→ What needs to be done:
Work through the lines of the material below, note those with the word "click", and give their number, nothing else.

→ Dataset extract:
--

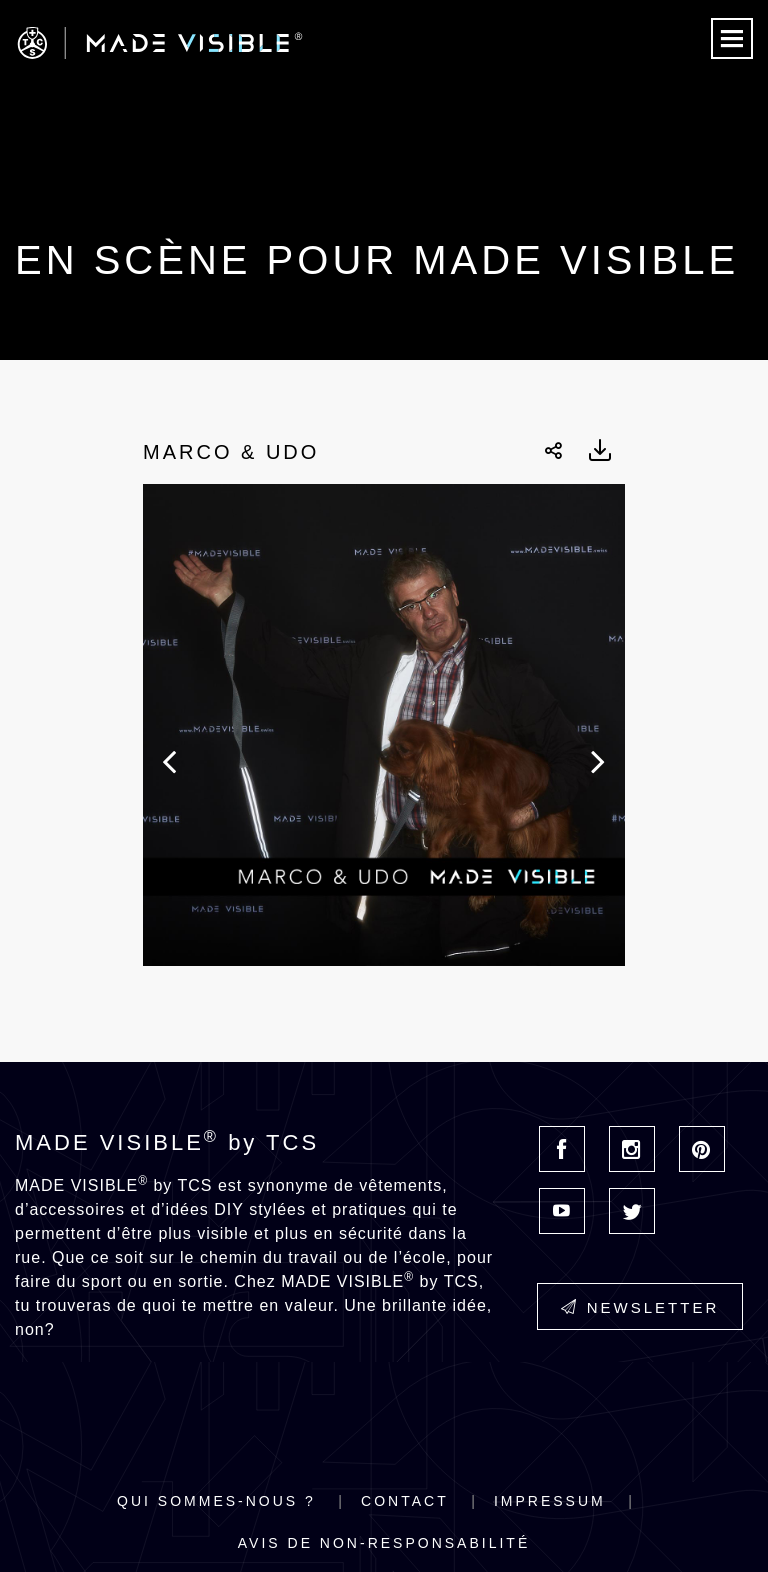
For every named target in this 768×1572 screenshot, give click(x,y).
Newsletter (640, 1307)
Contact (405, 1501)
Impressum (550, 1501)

--

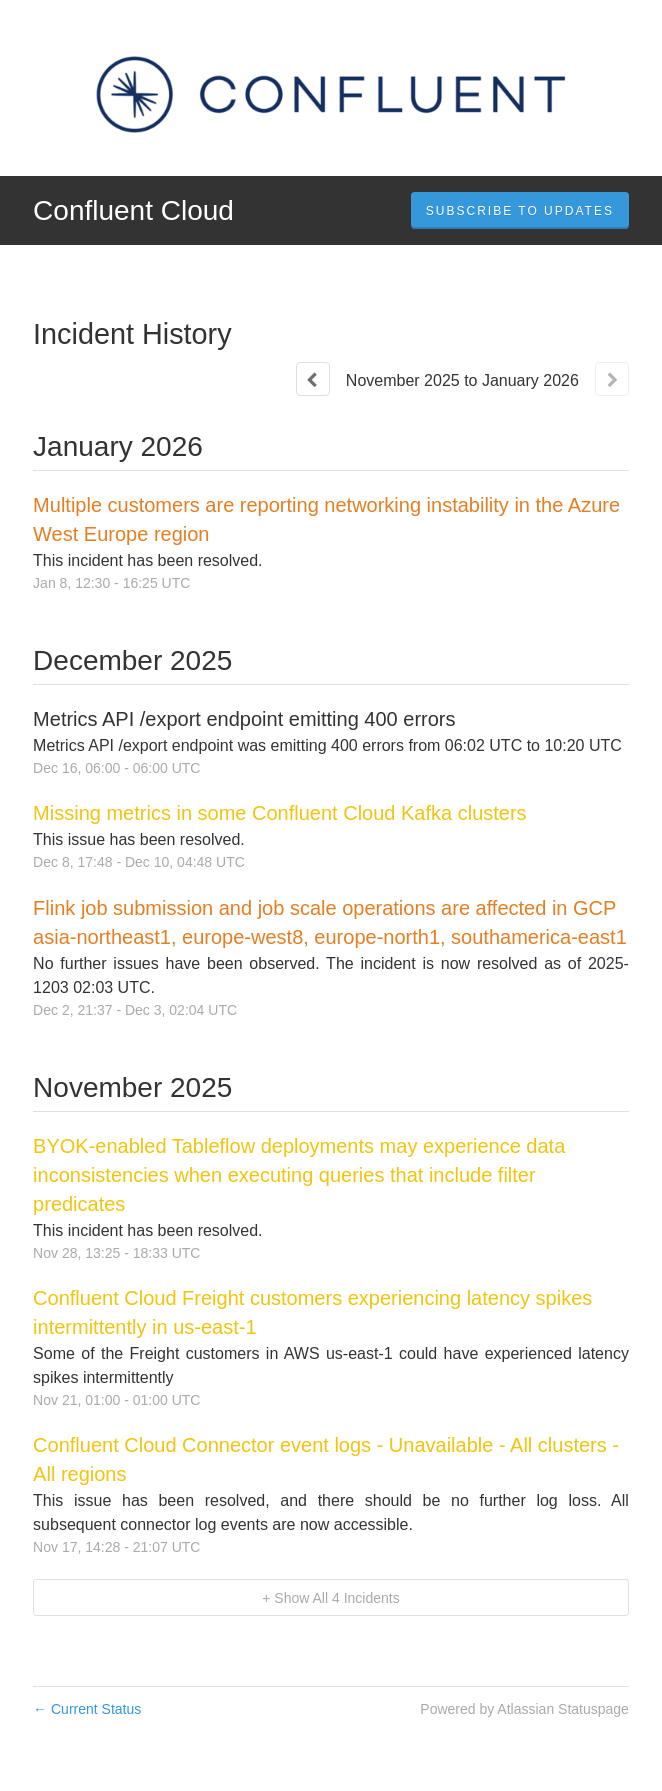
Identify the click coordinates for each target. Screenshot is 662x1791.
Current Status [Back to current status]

--

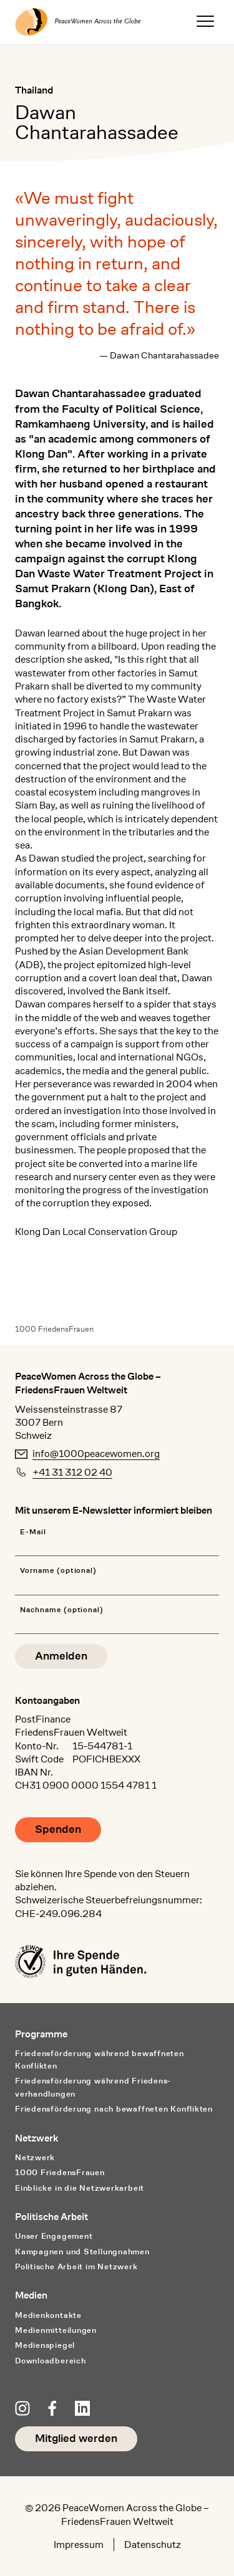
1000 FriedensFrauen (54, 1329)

--

→ Solution to this problem:
2